"The men are eating bread."
Translation:Les hommes mangent du pain.
You can't skip the articles in French. And here, if you skip the partitive, it's a very big mistake, because you're sentence wouldn't have the meaning of "indefinite quantity".
In English, you can skip the "partitive" article "some", but in French, you can't.
i thought that l'hommes was another good option apart from les hommes, can't LES be shorten with the apostrophe?
Only the singular article "le" and "la" can contract in "l' "
It's because you have a hiatus (2 vowels that are following each other), instead the "e" or "a" of "le" and "la" and the vowel or the non-aspirated "h". And with "les" it's not possible, because "s" is not a vowel, but a consonnant, no hiatus here.
I don't think so. If that were the case, there would be no way to tell if somebody was speaking in plural or singular.
"L'hommes mangent" would sound exactly the same as "L'homme mange".
If you listen for the "Lez" sound that accompanies nouns that begin with vowel sounds, you can identify plurality. "Les hommes mangent".

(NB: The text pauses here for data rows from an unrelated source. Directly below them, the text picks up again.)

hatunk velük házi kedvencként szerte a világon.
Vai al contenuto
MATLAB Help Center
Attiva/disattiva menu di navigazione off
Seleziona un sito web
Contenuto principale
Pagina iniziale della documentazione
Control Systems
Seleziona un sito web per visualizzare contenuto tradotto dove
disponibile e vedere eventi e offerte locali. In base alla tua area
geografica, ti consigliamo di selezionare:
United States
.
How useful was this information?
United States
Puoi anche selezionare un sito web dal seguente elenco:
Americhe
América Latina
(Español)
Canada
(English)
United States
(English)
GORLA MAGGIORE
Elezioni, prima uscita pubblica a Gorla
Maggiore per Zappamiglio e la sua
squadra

du = de le So, "les hommes mangent de le pain" becomes "les hommes mangent du pain"
im also confused about using "du" and "le" in a previous sentence that i translate , " We like wine" = nous aimons le vin. and "du" is wrong as far as I know vin and pain is a general term based on the rule of definite article it said that if the noun is in general form we can use "le" , another thing is in the sentence above is an "unknown quantity" so "du" is applicable. So both sentence fall under different rule but both rule can be apply here I think. :)
"Aimer" is a particular case, warning!
The particular structure of "aimer" doesn't accept any partitive, but only the definite articles. For other verbs, the use of the partitive is normal, as they are not exceptions.

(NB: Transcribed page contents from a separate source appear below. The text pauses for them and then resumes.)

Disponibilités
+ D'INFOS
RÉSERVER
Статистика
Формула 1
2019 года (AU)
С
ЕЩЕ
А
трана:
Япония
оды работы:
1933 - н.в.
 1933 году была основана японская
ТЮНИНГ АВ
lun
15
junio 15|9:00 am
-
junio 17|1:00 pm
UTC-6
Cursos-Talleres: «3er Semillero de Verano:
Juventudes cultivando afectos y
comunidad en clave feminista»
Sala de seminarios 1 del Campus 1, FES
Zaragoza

Every time you have indefinite quantity, you have to use the partitive article, (and then, it's possible to use "some" in the English sentence)

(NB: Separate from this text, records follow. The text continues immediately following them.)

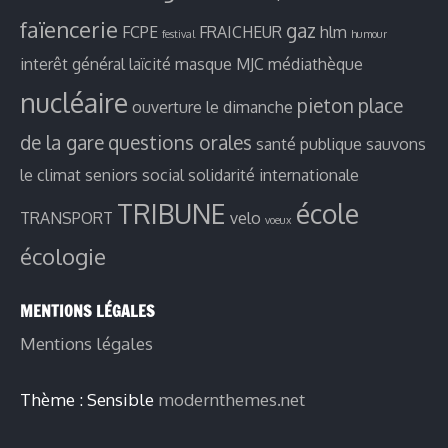
faïencerie
gaz
FCPE
FRAICHEUR
hlm
festival
humour
interêt général
laïcité
masque
MJC
médiathèque
nucléaire
pieton
place
ouverture le dimanche
de la gare
questions orales
santé publique
sauvons
le climat
seniors
social
solidarité internationale
TRIBUNE
école
TRANSPORT
velo
voeux
écologie
MENTIONS LÉGALES
Mentions légales
Thème : Sensible
modernthemes.net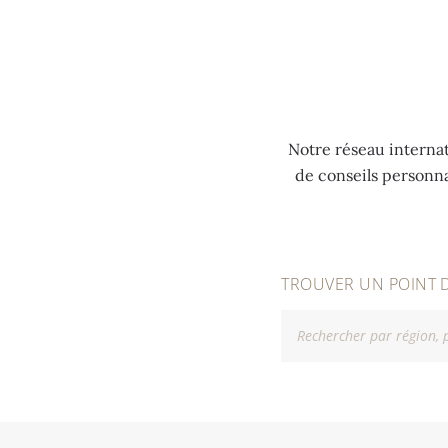
MENU
Notre réseau internat
de conseils personn
TROUVER UN POINT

Here, "pain" is masculine, it's "LE pain", and you have to use the masculine singular partitive = "du".
Grr! I keep putting "L'hommes mangent du pain."
And then I lose all my hearts...
Because your grammar is wrong.
It's either "l'homme" (singular) or "les hommes" (plural in French), but not a mix...
Here it's "les hommes", you never contract the "les" article, l' is only for "le" or "la".